TCP server and client in multi-threading.

The client can choose between 4 main tasks:

1. find all sccs in the graph (including diagonals)

• input- 2D array of integers
• output- all SCCs ,sorted by size of returned hashset. example-

•          {1, 0, 0, 0, 1},
           {0, 0, 1, 0, 0},
           {0, 0, 1, 0, 0},
           {0, 0, 1, 0, 1},
           {0, 0, 1, 0, 1}
  
     output - [[(0,0)], [(0,4)], [(4,4), (3,4)], [(3,2), (2,2), (1,2), (4,2)]] 
  

2. find all the shortest paths between two nodes

• input- 2D array of integers
• output- all the shortest paths between two nodes. example-

•          {1, 0, 0, 0, 0},
           {0, 1, 1, 0, 0},
           {0, 1, 1, 0, 0},
           {0, 0, 1, 0, 0},
           {0, 0, 1, 0, 0}
  
            output from (0,0) to (4,2) will be:
            [[(0,0), (1,1), (2,1), (3,2), (4,2)], [(0,0), (1,1), (2,2), (3,2), (4,2)]]
  

(2.1) Asynchronously (2.2) in parallel

3. find all submarines in matrix "submarine" must maintain the following rules:

• 1. Minimum of two "1" vertically.
• 2. Minimum of two "1" horizontally.
• 3. There cannot be "1" diagonally unless arguments 1 and 2 are implied.
• 4. The minimal distance between two submarines is at least one index("0").

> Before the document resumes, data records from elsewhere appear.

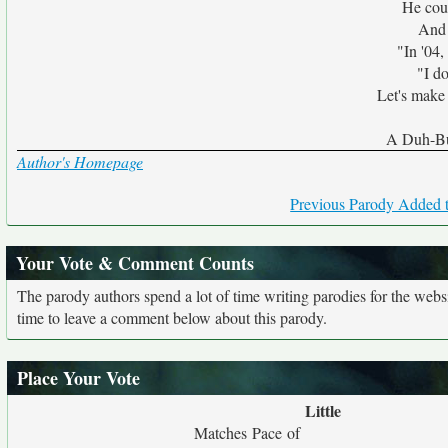
He cou
And 
"In '04, 
"I d
Let's make 
A Duh-Bu
Author's Homepage
Previous Parody Added t
Your Vote & Comment Counts
The parody authors spend a lot of time writing parodies for the web
time to leave a comment below about this parody.
Place Your Vote
Little
Matches Pace of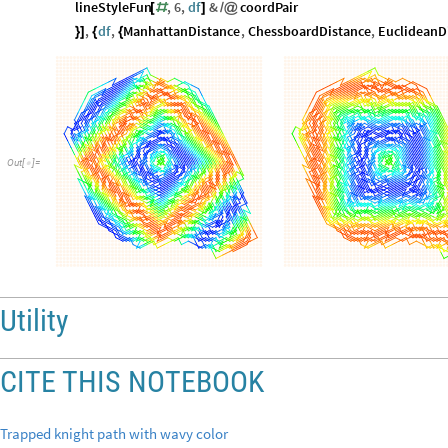
lineStyleFun
,
6
,
df
&
coordPair
[
#
]
/
@
,
df
,
ManhattanDistance
,
ChessboardDistance
,
EuclideanD
}
]
{
{
Out
[
]
=

Utility
CITE THIS NOTEBOOK
Trapped knight path with wavy color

• input- 2D arrayof integers

• output- number of proper submarines example-

•           {1, 1, 0, 0, 1},
            {0, 0, 0, 0, 1},
            {0, 0, 1, 0, 0},
            {1, 0, 1, 0, 0},
            {1, 0, 1, 0, 1}
  
            output - 4
  

4. find all lightest weight paths between two nodes (also support negative weights) (4.1) Asynchronously (4.2) in parallel

• input- 2D array of integers
• output -all the lightest weight paths between two nodes. exmaple-

•           {100,100,100},
            {300,900,500},
            {100,100,100}
  
            output from (1,0) to (1,2) will be:
            [[(1,0),(0,1),(1,2)],[(1,0),(2,1),(1,2)]] , with weight 900 - it also includes diagonals.